]> git.ipfire.org Git - thirdparty/rspamd.git/commitdiff
[Fix] Handle group matchers in composites inverted index
authorVsevolod Stakhov <vsevolod@rspamd.com>
Wed, 26 Nov 2025 09:59:50 +0000 (09:59 +0000)
committerVsevolod Stakhov <vsevolod@rspamd.com>
Wed, 26 Nov 2025 09:59:50 +0000 (09:59 +0000)
Composites that use group matchers (g:, g+:, g-:) cannot be
efficiently indexed because we don't know which symbols will
match until runtime. Add these composites to not_only_composites
list so they are always evaluated.

src/libserver/composites/composites_manager.cxx

index 5e3be78d5adde712fa9858080c445f36e059b719..48c9af82a7136879c31f443ef889177bac500a18 100644 (file)
@@ -477,6 +477,7 @@ struct inverted_index_cbdata {
        composites_manager *cm;
        rspamd_composite *comp;
        bool has_positive;
+       bool has_group_atom; /* Composite uses group matcher (g:, g+:, g-:) */
 };
 
 /*
@@ -522,6 +523,21 @@ inverted_index_atom_callback(GNode *atom_node, rspamd_expression_atom_t *atom, g
                ++start;
        }
 
+       std::string_view remaining(start, atom_str.end());
+
+       /* Check for group matchers: g:, g+:, g-: */
+       if (remaining.substr(0, 2) == "g:" ||
+               remaining.substr(0, 3) == "g+:" ||
+               remaining.substr(0, 3) == "g-:") {
+               /*
+                * Group matcher - we can't know which symbols will match at config time.

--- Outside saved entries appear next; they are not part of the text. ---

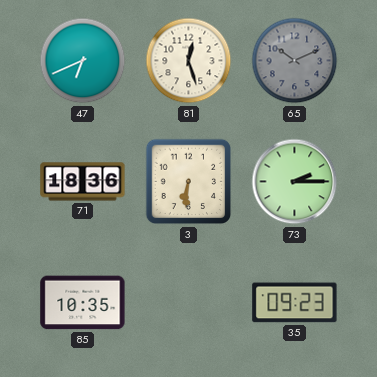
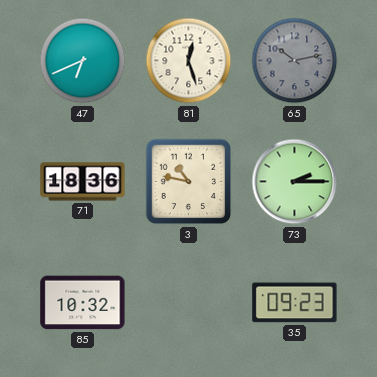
65: 10:11 -> 10:13
3: 6:31 -> 10:47
85: 10:35 -> 10:32
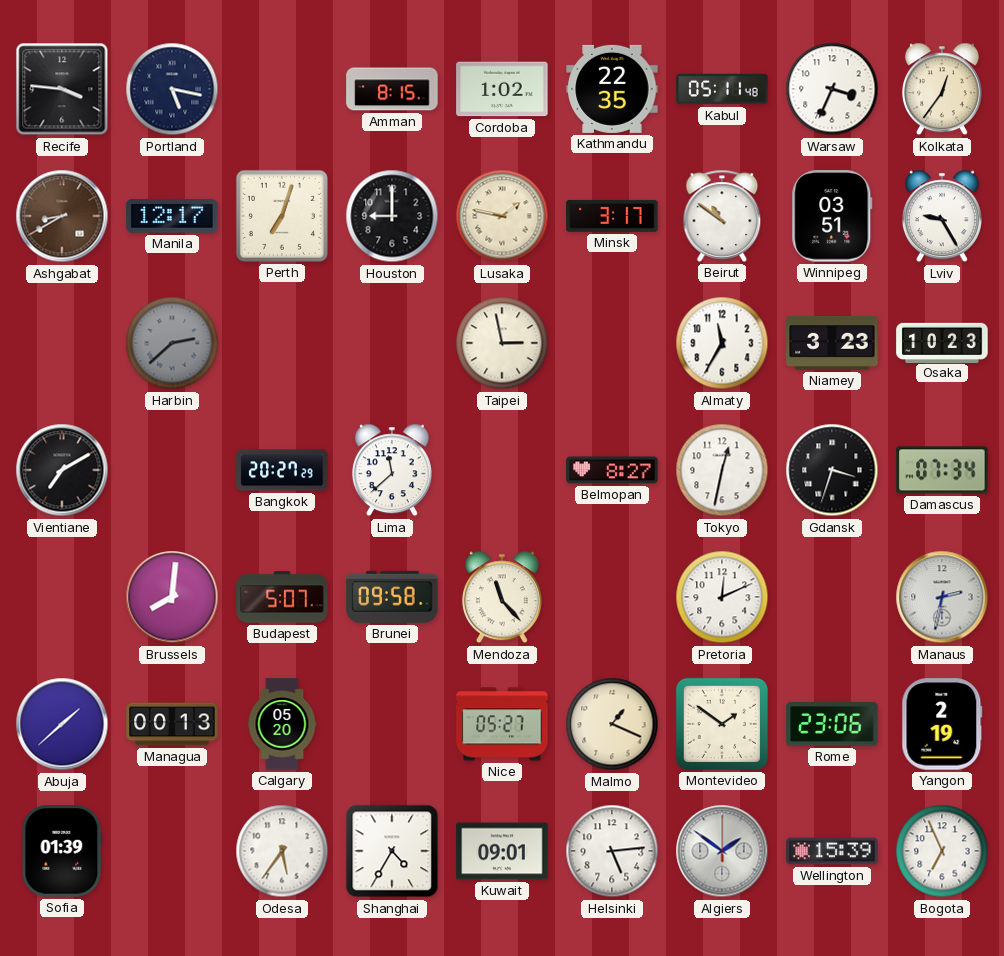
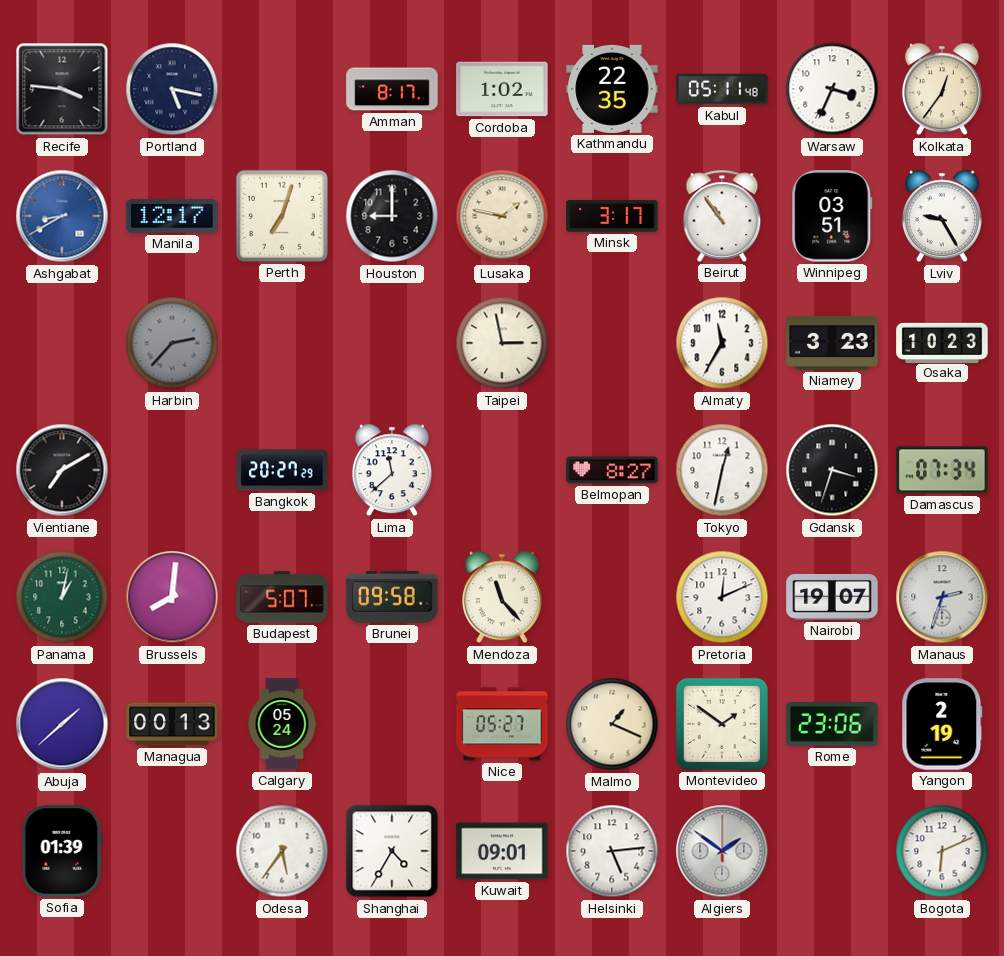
Amman: 8:15 -> 8:17
Ashgabat dial: brown -> blue
Beirut: 10:51 -> 10:54
Harbin: 2:38 -> 2:37
Panama: none -> 1:02
Nairobi: none -> 19:07
Manaus: 2:32 -> 2:33
Calgary: 05:20 -> 05:24
Wellington: 15:39 -> none
Bogota: 6:56 -> 6:11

+                * Mark composite as having a group atom so it gets added to not_only list.
+                * This is conservative but safe.
+                */
+               cbd->has_group_atom = true;
+               return;
+       }
+
        /* Find end of symbol name (before '[' if present) */
        auto end = std::find(start, atom_str.end(), '[');
 
@@ -543,17 +559,27 @@ void composites_manager::build_inverted_index()
        msg_debug_config("building inverted index for %d composites", (int) all_composites.size());
 
        for (auto &comp: all_composites) {
-               inverted_index_cbdata cbd{this, comp.get(), false};
+               inverted_index_cbdata cbd{this, comp.get(), false, false};
 
                rspamd_expression_atom_foreach_ex(comp->expr, inverted_index_atom_callback, &cbd);
 
                comp->has_positive_atoms = cbd.has_positive;
 
-               if (!cbd.has_positive) {
-                       /* Composite with only negated atoms - must always be checked */
+               if (!cbd.has_positive || cbd.has_group_atom) {
+                       /*
+                        * Composite must always be checked if:
+                        * - It has only negated atoms (no positive symbols to match)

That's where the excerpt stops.